Deck Craft

The Anatomy of a Perfect Problem Slide

April 2026 · 6 min read

The problem slide is the most important slide in your deck. It's the one that determines whether a VC leans forward or starts thinking about their next meeting.

Most founders get it wrong — not because they don't understand the problem, but because they describe it the wrong way. Here's exactly what a great problem slide contains.

The 4 elements every problem slide needs

1. A specific customer

Don't say "businesses" or "companies" or "people." Name the exact person who has this problem. Their title, their company size, their context. The more specific, the more credible.

Weak

"Companies struggle to manage their supply chains efficiently."

Strong

"Procurement managers at mid-market manufacturers spend 3 days every month reconciling purchase orders across 5 disconnected systems."

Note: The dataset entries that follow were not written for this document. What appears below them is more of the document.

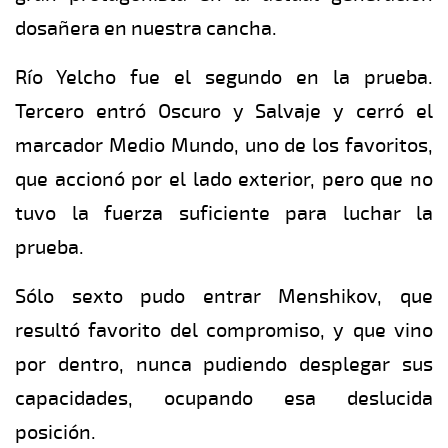
dosañera en nuestra cancha.
Río Yelcho fue el segundo en la prueba.
Tercero entró Oscuro y Salvaje y cerró el
marcador Medio Mundo, uno de los favoritos,
que accionó por el lado exterior, pero que no
tuvo la fuerza suficiente para luchar la
prueba.
Sólo sexto pudo entrar Menshikov, que
resultó favorito del compromiso, y que vino
por dentro, nunca pudiendo desplegar sus
capacidades, ocupando esa deslucida
posición.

2. A specific, measurable pain

Abstract pain is unconvincing. Quantified pain is undeniable. What does this cost in time, money, or risk? What breaks when the problem isn't solved? Numbers anchor the slide in reality.

Weak

"The process is time-consuming and error-prone."

Strong

"Manual reconciliation errors cause an average $180K in incorrect payments annually per company — and a single bad quarter can trigger an audit."

3. Evidence that this is widespread

A single customer's problem is an anecdote. A problem affecting 10,000 customers is a market. Show that you've talked to real people and this pattern repeats. Customer quotes, survey data, or market research all work here.

4. Why current solutions fail

What are people doing today? Why is it inadequate? This is the implicit setup for your solution slide. If existing tools solved the problem well, you wouldn't be here.

The "so what?" test

Read every sentence in your problem slide and ask: "So what?" If you can't answer that question with a clear, specific consequence, cut the sentence. Every word should either establish the pain or amplify its significance.

One more thing: make it emotional

Data convinces the rational brain. Stories move people. The best problem slides do both: they anchor the pain in data, then illustrate it with a single, vivid customer story. "Sarah is a procurement manager at a 400-person manufacturer in Ohio. Every month she exports 7 spreadsheets, pastes them into a master sheet, and spends Tuesday afternoon hunting for the $40K discrepancy she knows is in there somewhere."

That's a real person with a real problem. That's what a VC remembers when they're deciding who to call back.